Individuals benefit from a broad scope of choice. But what of those who might leverage free labor arrangements to not contribute? They are free to do so. In an era of collective abundance, no one should be forced to participate in productive efforts. Access and agency to the resources necessary to live in moderate comfort and security are provided to all as a birthright of inhabiting the immediate present. So long as the individual does not actively deny access and agency to others within their community or group, they should be free to prioritize the direction of their focus and energy as they see fit. Those denying access and agency to others, such as the fundamentalist religious sect providing no escape or alternative for the child, should also be denied access to society’s collective progress. 

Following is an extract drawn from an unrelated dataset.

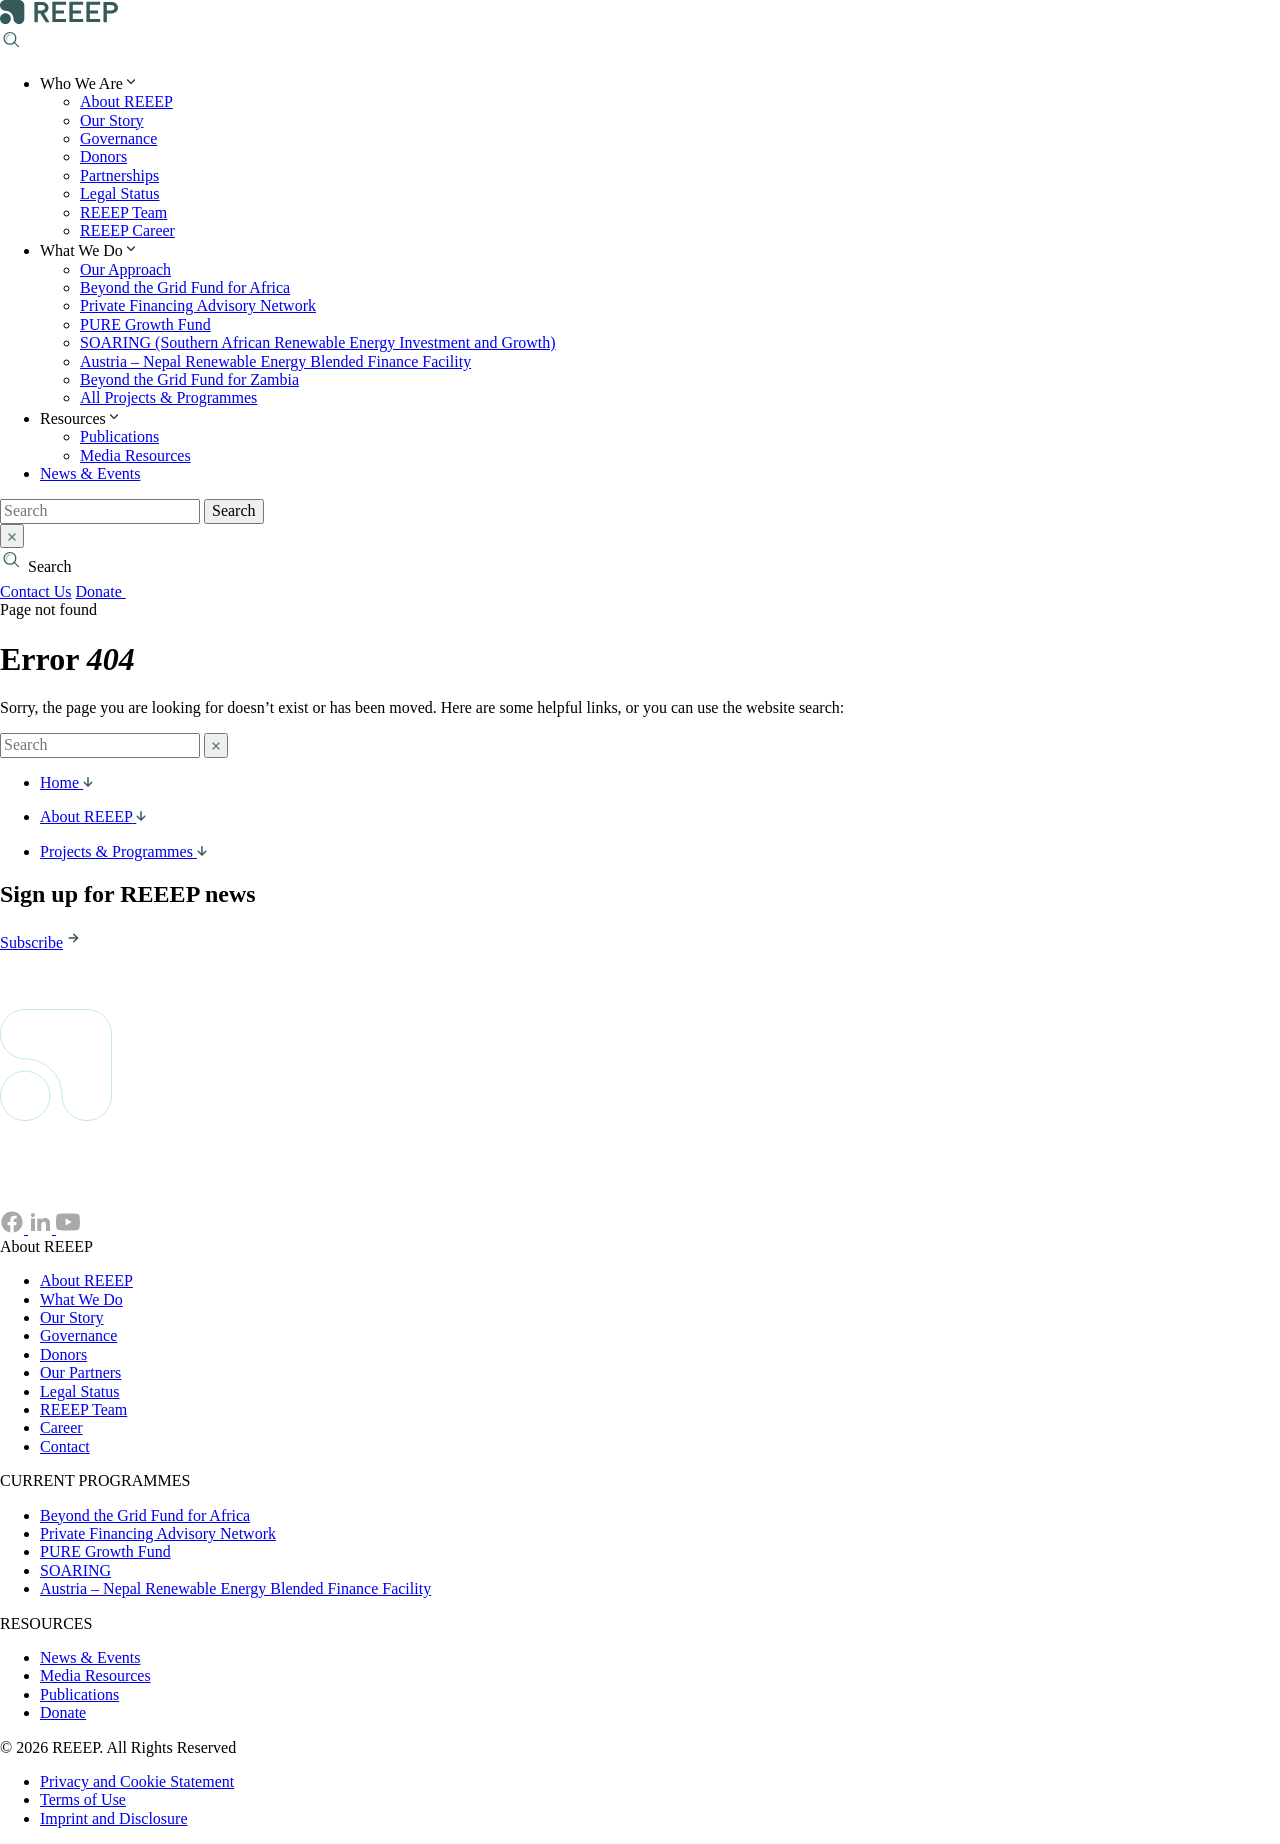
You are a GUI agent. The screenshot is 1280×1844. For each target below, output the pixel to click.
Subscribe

Everyone is free to choose to opt out. No one possesses the power to deny another—doing so is a forfeit of right. While it is accurate to claim that we are most fully human when expressing our divinity in the moment, not all will subscribe to this philosophy. Imagine a scenario in which the individual is purely extractive, benefiting from the collective public works enabling a free labor society but adding nothing in return. Systemic actualization guarantees them security and the resources to survive, but not luxury, connection, mastery, or other incentives that encourage creators to imagine more. 

The unfounded narrative that, given the option, the majority will choose to do nothing is pure propaganda. There has never been a circumstance in human history like the one systemic actualization promises, and therefore any claims of its failure to execute are unfounded. For the sake of exploration, we can look at this risk from the perspective of its most probable opportunity for a negative outcome, the early stages of transformation. Those who have spent most of their lives as human commodities within an exploitative labor system come to realize they are no longer bound to it. We can imagine that this might trigger a wave of temporary opting out, allowing individuals to reconnect with themselves and others. Over time, however, the significant majority will choose to rise to the occasion of collective transcendence, as humanity has demonstrated throughout history. Shared visions of the good are a powerful motivator for the individual. Individual and systemic actualization is a spiritual journey for us, a quest for a more expansive being that is presently in our sights but out of reach. Individuals inhabiting a systemically actualized society will come of age in an era of meaning and values that reinforce entirely different perspectives of the world and others. It will only take a single generation to radically redirect the course of human history toward transcendent being. Overcoming the crisis requires a prolonged reimagination of the human experience. We embrace free labor as a rightful and ideal arrangement of human productivity and participation for the perpetual progress of the individual and collective alike.